可是,她自己在府中却也是泥菩萨过江自身难保呀!奉凌汐苦笑。
她只当此物慈眉善目的大婶是心善,觉着她是侯府姑娘,理应有能力救人,所以才行逼迫一事的吧……
罢了,罢了,就当日行一善好了。
奉凌汐看向哭丧着脸,因为注意到她要离去,两姐妹快要哭出来的神情,顿时心软了一分,尽管总感觉有点赶鸭子上架被强买强卖的感觉。
她看向瑞杏,叹息一声道:「瑞杏,给银子吧。」
瑞杏有些傻眼,她攥紧装着银财物的袖袋,拼命摇头,眼睛都快红了,这可是我们最后的一点银财物了。
「瑞杏。」奉凌汐朝她微微摇摇头。
此时瑞杏也看到了大婶那欲言又止的模样,一口银牙几乎快要被咬崩了,她心中呕血,姑娘都这么穷了,你们还欺负她!你们怎么忍心……

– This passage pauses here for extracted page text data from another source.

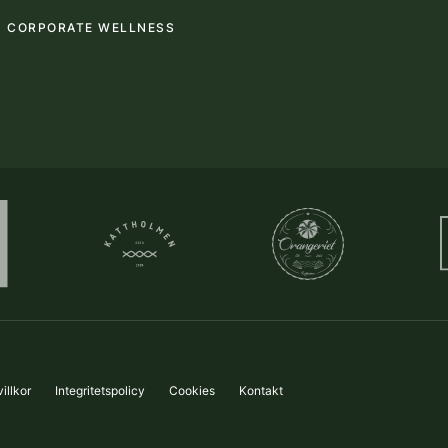
CORPORATE WELLNESS
illkor
Integritetspolicy
Cookies
Kontakt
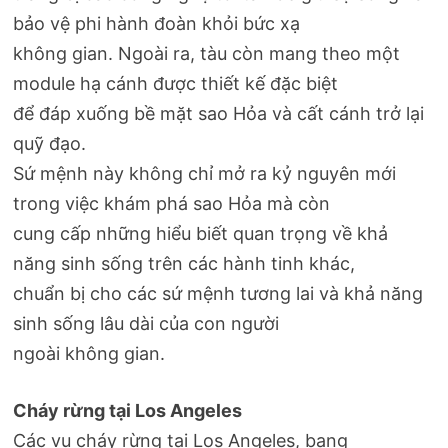
bảo vệ phi hành đoàn khỏi bức xạ
không gian. Ngoài ra, tàu còn mang theo một
module hạ cánh được thiết kế đặc biệt
để đáp xuống bề mặt sao Hỏa và cất cánh trở lại
quỹ đạo.
Sứ mệnh này không chỉ mở ra kỷ nguyên mới
trong việc khám phá sao Hỏa mà còn
cung cấp những hiểu biết quan trọng về khả
năng sinh sống trên các hành tinh khác,
chuẩn bị cho các sứ mệnh tương lai và khả năng
sinh sống lâu dài của con người
ngoài không gian.
Cháy rừng tại Los Angeles
Các vụ cháy rừng tại Los Angeles, bang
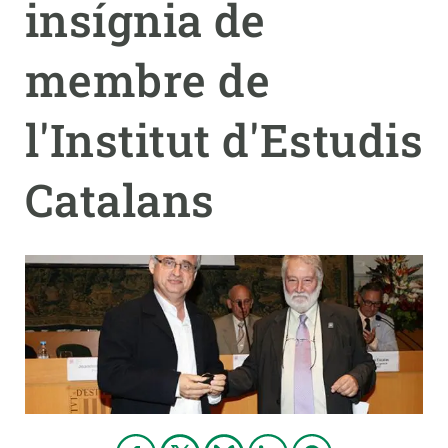
insígnia de
PARTICIPA
membre de
NOTÍCIES I AGENDA
l'Institut d'Estudis
Catalans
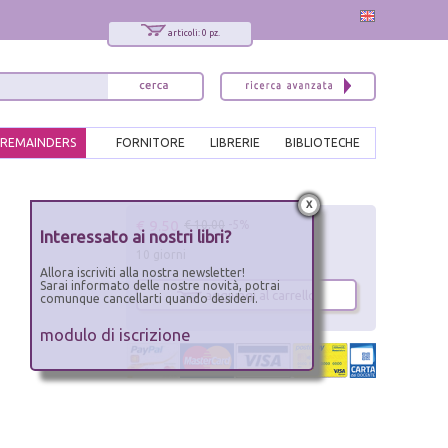
articoli: 0 pz.
REMAINDERS
FORNITORE
LIBRERIE
BIBLIOTECHE
x
€ 9.50
€ 10.00
-5%
Interessato ai nostri libri?
10 giorni
Allora iscriviti alla nostra newsletter!
Sarai informato delle nostre novità, potrai
aggiungi al carrello
comunque cancellarti quando desideri.
modulo di iscrizione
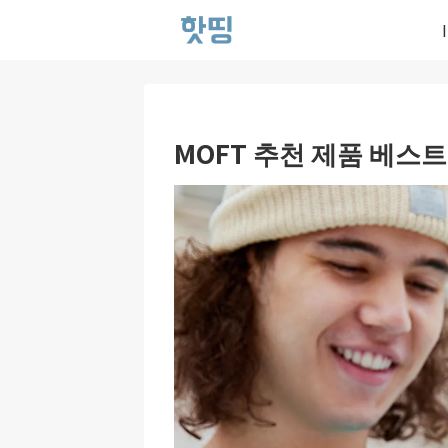
MOFT 추천 제품 베스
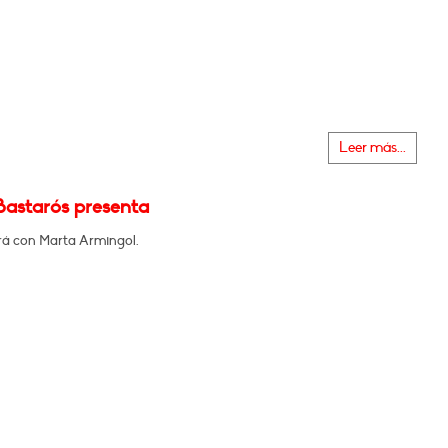
Leer más...
Bastarós presenta
á con Marta Armingol.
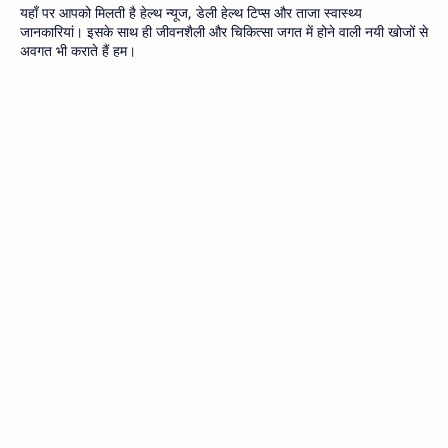
यहाँ पर आपको मिलती है हेल्थ न्यूज, डेली हेल्थ टिप्स और ताजा स्वास्थ्य
जानकारियां। इसके साथ ही जीवनशैली और चिकित्सा जगत में होने वाली नयी खोजों से
अवगत भी कराते हैं हम।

尽管不甘,然而瑞杏有个金子般的品格,就是奉凌汐说何,她都会去做。
等瑞杏颤巍巍把最后那点碎银掏出来递给两姐妹的时候,那可怜的模样让两姐妹都有些不忍心了,可是……她们也没办法啊!
两姐妹看了眼替她们出头的大婶一眼,大婶则功成身退朝她们挥摆手不带走功与名,豪迈地走人了。
姐姐叹息一声,在妹妹粗壮的肱二头肌上拍拍,郑重地出声道:「妹妹,我们现在是有主子的人了,咱们给主子磕头吧。」
说完也不等奉凌汐回应,直接带着壮硕的妹妹「咚咚——」地磕起头来。
奉凌汐现在业已不清楚说何了,她只知道她现在又多了两张口要养,然而她那院子是没有那么多丫头份例的,所以,以后她要从牙缝中挤出口粮了。
脚下的路还在继续延伸。
她的目光在壮硕的妹妹身上徘徊,她理应会吃得比较多吧……
奉凌汐愁啊!
「主子,我叫龙依,妹妹叫龙奺,我们姐妹俩以后一定会用心伺候好主子,等龙依和妹妹把哥哥葬好,就去找姑娘。」
身为姐姐的龙依口齿清晰,条理分明,自顾自把把话都说了。
奉凌汐发觉现在人群业已缓缓散开了,她也只好朝龙依点点头,让瑞杏小声地把侯府的位置告诉姐妹俩后,叹息着带着瑞杏往侯府赶去。
光影交错间,时间缓缓流动。
奉凌汐总感觉龙依是个很有主见的人,也不知道以后多了这么一人有主见的丫鬟是不是一件好事?
上一世她是没有见过龙依和龙奺两姐妹的,自始至终她也就只有瑞杏一人丫鬟而已,今生却多了龙依和龙奺,奉凌汐想,这就是变数吧,也不清楚这一世还有什么变数在等着她。